# Descriptive Statistics: Measures of Dispersion (Absolute)

## Standard Deviation

This is usually used as a way to identify outliers. Data points that lie more than
one standard deviation from the mean can be considered unusual.

The standard deviation is the square root of the variance.

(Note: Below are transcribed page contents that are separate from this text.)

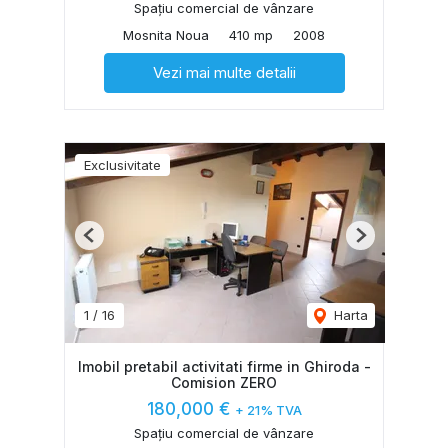
Spațiu comercial de vânzare
Mosnita Noua
410 mp
2008
Vezi mai multe detalii
Exclusivitate
Previous
Next
1
/
16
Harta
Imobil pretabil activitati firme in Ghiroda -
Comision ZERO
180,000 €
+ 21% TVA
Spațiu comercial de vânzare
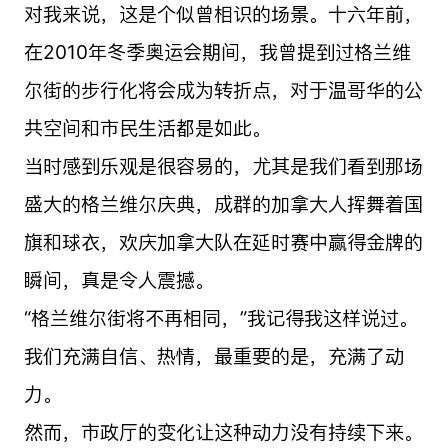
对我来说，这是个似曾相识的场景。十六年前，
在2010年冬季奥运会期间，我曾提到过格兰维
尔街的步行化将会成为转折点，对于温哥华的公
共空间和市民生活都是如此。
当时感到乐观是很容易的，尤其是我们看到那场
盛大的格兰维尔庆典，成群的加拿大人挥舞着国
旗和球衣，欢庆加拿大队在延时赛中赢得金牌的
瞬间，真是令人震撼。
“格兰维尔街将不再相同，”我记得我这样说过。
我们充满自信、热情，最重要的是，充满了动
力。
然而，市政厅的变化让这种动力没有持续下来。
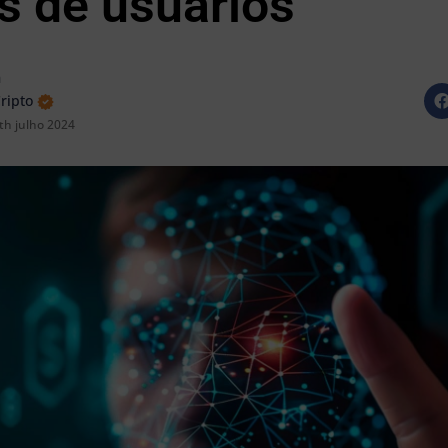
s de usuários
n
Cripto
th julho 2024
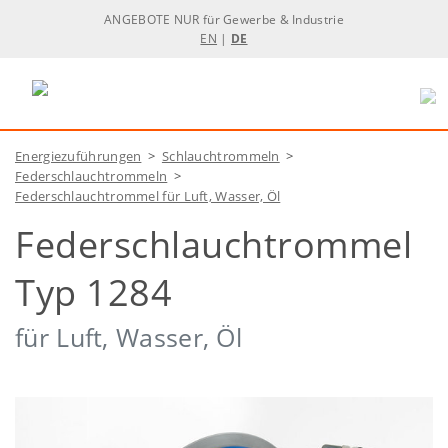
ANGEBOTE NUR für Gewerbe & Industrie
EN
|
DE
Energiezuführungen
>
Schlauchtrommeln
>
Federschlauchtrommeln
>
Federschlauchtrommel für Luft, Wasser, Öl
Federschlauchtrommel
Typ 1284
für Luft, Wasser, Öl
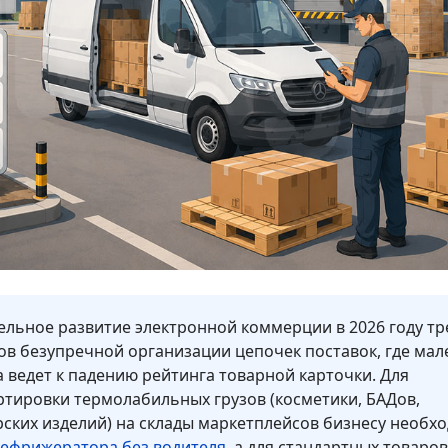
льное развитие электронной коммерции в 2026 году тр
ов безупречной организации цепочек поставок, где ма
 ведет к падению рейтинга товарной карточки. Для
тировки термолабильных грузов (косметики, БАДов,
ских изделий) на склады маркетплейсов бизнесу необх
рефрижератора без водителя
, а для стандартных товаров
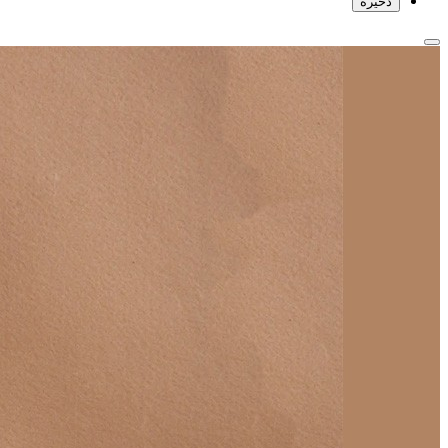
ذخیره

### Formula (standard deviation)

$$ \sigma = \sqrt{\frac{\sum_{i=1}^{N} (x_i - \mu)^2}{N}} $$

$$
s^2 = \sqrt{\frac{\sum_{i=1}^{n} (x_i - \bar{x})^2}{n-1}}
$$

### Examples (standard deviation)

In [24]:
import numpy as np
import pandas as pd
from scipy import stats
import statistics as sts

#### Example 1 (standard deviation)

In [2]:
day = [1, 2, 3, 4, 5, 6, 7, 8, 9, 10]
time= [39, 29, 43, 52, 39, 44, 40, 31, 44, 35]

In [3]:
df = pd.DataFrame(columns=["Day", "Time"])
df["Day"] = day
df["Time"] = time
df

Unnamed: 0,Day,Time
0,1,39
1,2,29
2,3,43
3,4,52
4,5,39
5,6,44
6,7,40
7,8,31
8,9,44
9,10,35


In [4]:
df.describe()

Unnamed: 0,Day,Time
count,10.0,10.0
mean,5.5,39.6
std,3.02765,6.769211
min,1.0,29.0
25%,3.25,36.0
50%,5.5,39.5
75%,7.75,43.75
max,10.0,52.0


In [5]:
np.var(time)

np.float64(41.24)

In [6]:
sts.pvariance(time)

41.24

In [7]:
sts.variance(time)

45.82222222222222

In [8]:
float(f"{stats.tstd(time):.2f}")

6.77

#### Example 2 (standard deviation)

In [9]:
hurricanes = [18, 21, 13, 19, 24, 17, 14, 12, 15, 14]

In [10]:
float(f"{sts.pstdev(hurricanes):.2f}") # population standard deviation

3.63

In [11]:
float(f"{np.std(hurricanes):.2f}") # population standard deviation

3.63

In [12]:
float(f"{stats.tstd(hurricanes):.2f}") # sample standard deviation

3.83

In [13]:
float(f"{sts.stdev(hurricanes):.2f}")  # sample standard deviation

3.83

#### Example 3 (standard deviation)

In [14]:
students = [18, 22, 25, 26, 15]

In [15]:
stud_mean = np.mean(students)
stud_sub = np.subtract(students, stud_mean)
stud_var = np.sum(np.square(stud_sub)) / 5
np.sqrt(stud_var)

np.float64(4.166533331199932)

In [16]:
sts.pstdev(students)

4.166533331199932

In [17]:
np.std(students)

np.float64(4.166533331199932)

### Extra: Coefficient of Variation

#### Formula (coefficient of variation)

$$ CV = \frac{\sigma}{\mu} $$

##### Estimation

When only a sample of data from a population is available, the population CV can be estimated using the ratio of the sample standard deviation $s$ to the sample mean $\bar{x}$:
$$
\widehat{c_{\rm{v}}}={\frac {s}{\bar{x}}}
$$

Use the `variation()` function from `scipy` to calculate the coefficient of variation.
This function is equivalent to:
```Python
np.std(x, axis=axis, ddof=ddof) / np.mean(x)
```
The `ddof` parameter is the Delta Degrees of Freedom.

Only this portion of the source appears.